The exhibition puts sculpture back in the picture, beginning with a concentrated look at early, little-known clay pieces by Ms. Wilke (1940-1993). Among the displays are several of her small, fragile clay forms in the shape of female genitalia.

Hannah Wilke, Fork and Spoon, 1974, kneeded erasers, metal utensils, fork; 7-3/8 inches, spoon; 7-1/4 inches
Courtesy and Copyright © Marsie, Emanuelle, Damon and Andrew Scharlatt_Hannah Wilke Collection & Archive, Los Angeles
Produced in the early 1960s, these sculptures represent some of the first explicit vaginal imagery arising from the feminist art movement. Ms. Wilke was not just an experimental artist, but a feminist pioneer.
Further displays show that Ms. Wilke worked with clay throughout her career, but she also experimented with other sculptural materials.
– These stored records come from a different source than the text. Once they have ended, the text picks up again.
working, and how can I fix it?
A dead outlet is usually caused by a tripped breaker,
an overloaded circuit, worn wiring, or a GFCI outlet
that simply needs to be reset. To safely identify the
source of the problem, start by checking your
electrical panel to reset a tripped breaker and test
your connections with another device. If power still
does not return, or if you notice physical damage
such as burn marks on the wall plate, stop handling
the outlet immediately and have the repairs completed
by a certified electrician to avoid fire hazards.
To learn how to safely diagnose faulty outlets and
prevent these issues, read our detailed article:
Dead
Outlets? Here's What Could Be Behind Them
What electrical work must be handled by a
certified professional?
There are sculptures made of latex, wax, cookie dough, erasers, chewing gum, Play-Doh — even laundry lint.

Hannah Wilke, Landry Lint, C.O.’s, 1974, set of 12 sculptures, Lint, various colors, 13-1/2 x 13-1/2 inches
Courtesy and Copyright © Marsie, Emanuelle, Damon and Andrew Scharlatt, Hannah Wilke Collection & Archive, Los Angeles
All the materials are malleable, and all her sculptures are based on a specific method of folding, through which she turns flat, surfaces into three-dimensional vessels. The final shapes have vaginal connotations of varying degrees. Sometimes the forms are laid out along the floor in a line or arranged in a grid, but beyond the momentary delight of discovering a work’s unexpected material, the shapes can all start to get monotonous.
Ms. Wilke was aware of this concern. Her roots as a sculptor lie in minimalism, but she never wanted to be associated with the minimalists, who prized standardized geometric shapes and forms. Her sculptures, she argued, were different insofar as each of them was unique.
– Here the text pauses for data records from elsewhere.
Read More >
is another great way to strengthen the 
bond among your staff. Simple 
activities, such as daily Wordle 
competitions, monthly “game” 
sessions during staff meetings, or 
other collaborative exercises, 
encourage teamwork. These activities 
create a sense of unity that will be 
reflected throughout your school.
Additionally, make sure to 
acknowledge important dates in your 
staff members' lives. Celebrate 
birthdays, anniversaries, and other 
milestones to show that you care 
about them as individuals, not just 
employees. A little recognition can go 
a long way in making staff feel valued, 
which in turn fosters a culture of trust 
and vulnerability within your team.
She also employed color to dramatic effect. Some of her folds are painted in bright primary and secondary colors, while others, like the “Generation Process” series from 1982, are spattered and flecked with paint. The point was to make each one different, to give it a personality. Among the hundreds of folds in this show, no two are the same.
Most probably, the choice of colors was also deeply personal. Nine ceramic folds titled “Blue Skies,” begun in 1987 but completed shortly before her death six years later from lymphoma, are dark and bleak — a mess of swirls of blue and white on a black field.
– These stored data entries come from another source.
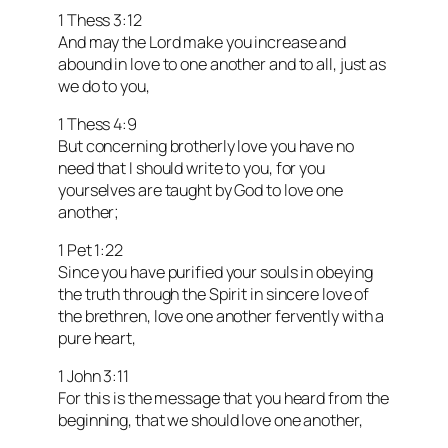
1 Thess 3:12
And may the Lord make you increase and
abound in love to one another and to all, just as
we do to you,
1 Thess 4:9
But concerning brotherly love you have no
need that I should write to you, for you
yourselves are taught by God to love one
another;
1 Pet 1:22
Since you have purified your souls in obeying
the truth through the Spirit in sincere love of
the brethren, love one another fervently with a
pure heart,
1 John 3:11
For this is the message that you heard from the
beginning, that we should love one another,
Hannah Wilke, Blue Skies, 1987-92, 9 multi-colored painted ceramics on 9 black painted boards, 7 x 59 x 89 inches
Courtesy and Copyright © Marsie, Emanuelle, Damon and Andrew Scharlatt, Hannah Wilke Collection & Archive, Los Angeles
Given her work with body imagery, it was inevitable perhaps that Ms. Wilke should also begin to work with her own body. In her 1974 video “Gestures,” shown here, we see her using her skin as a sculptural material as she slowly kneads and pulls at her face.
This led to other videos and photographs of herself, usually in the nude, the most important and best known of which are the photographic body-art pieces from the “S.O.S-Starification Object Series,” begun 1974, in which she merged sculpture and her body by creating little vulva-like sculptures out of chewing gum which she then stuck all over herself.
One image from the “S.O.S” series is here. It shows the artist, naked to the waist, a veil wrapped about her head, her face and body covered in the chewing-gum sculptures, which look like hives or welts, or even some kind of painful tribal scarification.
The display could have included more than one of these works, along with other examples of the artist’s body-art photography and video. (I am thinking of the photographs of Ms. Wilke in pin-up poses.) However, given the show’s ambition to resurrect her sculpture, it is understandable that the curator has sought to minimize the inclusion of this line of work.
Over all, this show is not so much a retrospective as a kind of art history search-and-rescue project. It is not easy to experience or even to like, given the confrontational, repetitive use of female sexuality. But in earnestness and for art historical purpose, “Hannah Wilke: Gestures” sets a standard to which most museum shows don’t even bother to aspire.